# TDI Capstone Project, Part 1: Linking inspections to violations 

Unfortunately, no ID is given to unequivocally link violations to the inspections in which they were discovered. Therefore, a violation is linked ot an inspection (a "failed" inspection) if the inspection and violation occur at the same pollution source, if the violation occurs within `insp_viol_thresh_days` days of the previous inspection at the source, and if no other violations were reported between the inspection and violation of concern. `insp_viol_thresh_days` can be given any value. I chose 365 days because it gave the best model results. The purpose of the code in this notebook is to draw these connections. 

In [6]:
import pandas as pd
import numpy as np
import os
import datetime
import matplotlib.pyplot as plt

from external_variables import data_path
start_date = pd.Timestamp(year=2003,month=1,day=1)
end_date = pd.Timestamp(year=2018,month=12,day=31)
insp_viol_thresh_days = 365
insp_event_thresh = 14

In [15]:
def load_raw_inspections(file_path,start_date=pd.Timestamp(year=2013,month=1,day=1),
                     end_date=pd.Timestamp(year=2018,month=12,day=31)):
    """Loads raw inspection data (directly from downloaded file), returns cleaned/parsed dataframe."""
    
    # Load data, parse dates manually (didn't work in load function for some reason?)
    fces_pces = pd.read_csv(file_path,dtype=str,parse_dates=['ACTUAL_END_DATE'])
    fces_pces['ACTUAL_END_DATE'] = fces_pces['ACTUAL_END_DATE'].apply(
                            lambda x: datetime.datetime.strptime(x,'%m-%d-%Y'))
    
    # Restrict dates to specified time period
    fces_pces = fces_pces[(fces_pces['ACTUAL_END_DATE']>=start_date) & 
                          (fces_pces['ACTUAL_END_DATE']<=end_date)]
    
    # Drop inspections without a date, sort. 
    fces_pces = fces_pces.dropna(axis=0,subset=['ACTUAL_END_DATE'])
    fces_pces = fces_pces.sort_values(by=['PGM_SYS_ID','ACTUAL_END_DATE'],axis=0)
    
    return fces_pces


def time_since_prev(df,date_col='ACTUAL_END_DATE',group_col='PGM_SYS_ID'): 
    """Adds new column: time since the previous inspection"""
    if group_col is not None: 
        time_diff = df.groupby(group_col)[date_col].diff()/pd.Timedelta('1 days')
        time_diff[time_diff.isnull()]=np.NaN
        time_diff = time_diff.astype(float)
    else: 
        time_diff = df[date_col].diff()/pd.Timedelta('1 days')
        time_diff[time_diff.isnull()]=np.NaN
        time_diff = time_diff.astype(float)
    return time_diff


def merge_events(df,time_since_col='time_since_prev',days_thresh=14): 
    """Merge inspection events that occur within 14 days of each other"""
    return df[((df[time_since_col]>days_thresh)) | (df[time_since_col].isna())]
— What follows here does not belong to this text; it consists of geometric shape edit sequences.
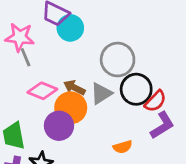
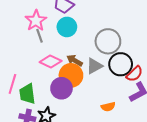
cyan circle: (70, 28) -> (67, 27), moved
pink star: (20, 37) -> (36, 21), turned 30

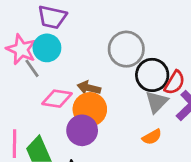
cyan circle: (67, 27) -> (47, 48), moved
gray triangle: (94, 66) -> (157, 102), moved

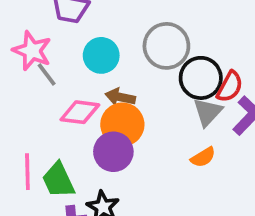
cyan circle: (47, 48) -> (101, 55), moved

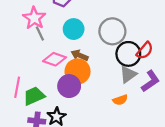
red semicircle: (230, 87) -> (145, 51), moved
green trapezoid: (58, 180) -> (34, 96), turned 80

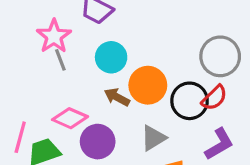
gray circle: (112, 31) -> (220, 56), moved
pink diamond: (54, 59) -> (70, 118), moved
orange circle: (78, 71) -> (148, 85), moved
gray triangle: (128, 74) -> (153, 138), moved

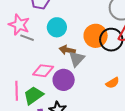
gray line: (60, 60) -> (27, 38), turned -32
orange circle: (148, 85) -> (96, 36), moved
gray triangle: (153, 138) -> (77, 59), moved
def load_violations(file_path,start_date=pd.Timestamp(year=2003,month=1,day=1),
                     end_date=pd.Timestamp(year=2018,month=12,day=31)):
    """Loads inspection data directly from downloaded files, returns parsed and cleaned dataframe"""
    
    # Read in data
    violations = pd.read_csv(file_path,dtype='str')
    
    viol_dates = violations['EARLIEST_FRV_DETERM_DATE'].copy()
    viol_dates[violations['EARLIEST_FRV_DETERM_DATE'].isna()] = violations['HPV_DAYZERO_DATE'][
                                                            violations['EARLIEST_FRV_DETERM_DATE'].isna()]
    violations['VIOL_DATE'] = viol_dates
    violations = violations.dropna(axis=0,subset=['VIOL_DATE'])
    violations['VIOL_DATE'] = violations['VIOL_DATE'].apply(lambda x: 
                                                            datetime.datetime.strptime(x,'%m-%d-%Y'))
    
    # Restrict dates
    violations = violations[(violations['VIOL_DATE']>=start_date) & 
                            (violations['VIOL_DATE']<=end_date)]
    
    # Sort by SOURCE ID and date. 
    violations = violations.sort_values(by=['PGM_SYS_ID','VIOL_DATE'],axis=0)
    
    return violations


def link_viol_insp(inspections,violations,past_thresh=0,future_thresh=90):
    
    # Dictionary of violations--for easy access later. 
    viol_dict = {}
    for source_id,source_data in violations[['PGM_SYS_ID','VIOL_DATE','ACTIVITY_ID'
                                            ]].groupby('PGM_SYS_ID')[['ACTIVITY_ID','VIOL_DATE']]: 
        viol_dict[source_id] = source_data
    
    # Loop through all sources--link violations at that source to inspections. 
    pgmsysid,inspdate,violtf,actid = [],[],[],[]
    insp_dates_by_source = inspections[['PGM_SYS_ID','ACTUAL_END_DATE']].groupby('PGM_SYS_ID')['ACTUAL_END_DATE']
    for source_id,insp_dates in insp_dates_by_source:

        # Initialize lists/arrays to store for each inspection: 
        insp_dates = np.asarray(insp_dates) # inspection dates
        viol_tf = np.zeros(np.shape(insp_dates)) # inspection pass/fail
        act_ids = [np.NaN]*len(insp_dates) # violation activity ids (when applicable)
        viol_data = viol_dict.get(source_id)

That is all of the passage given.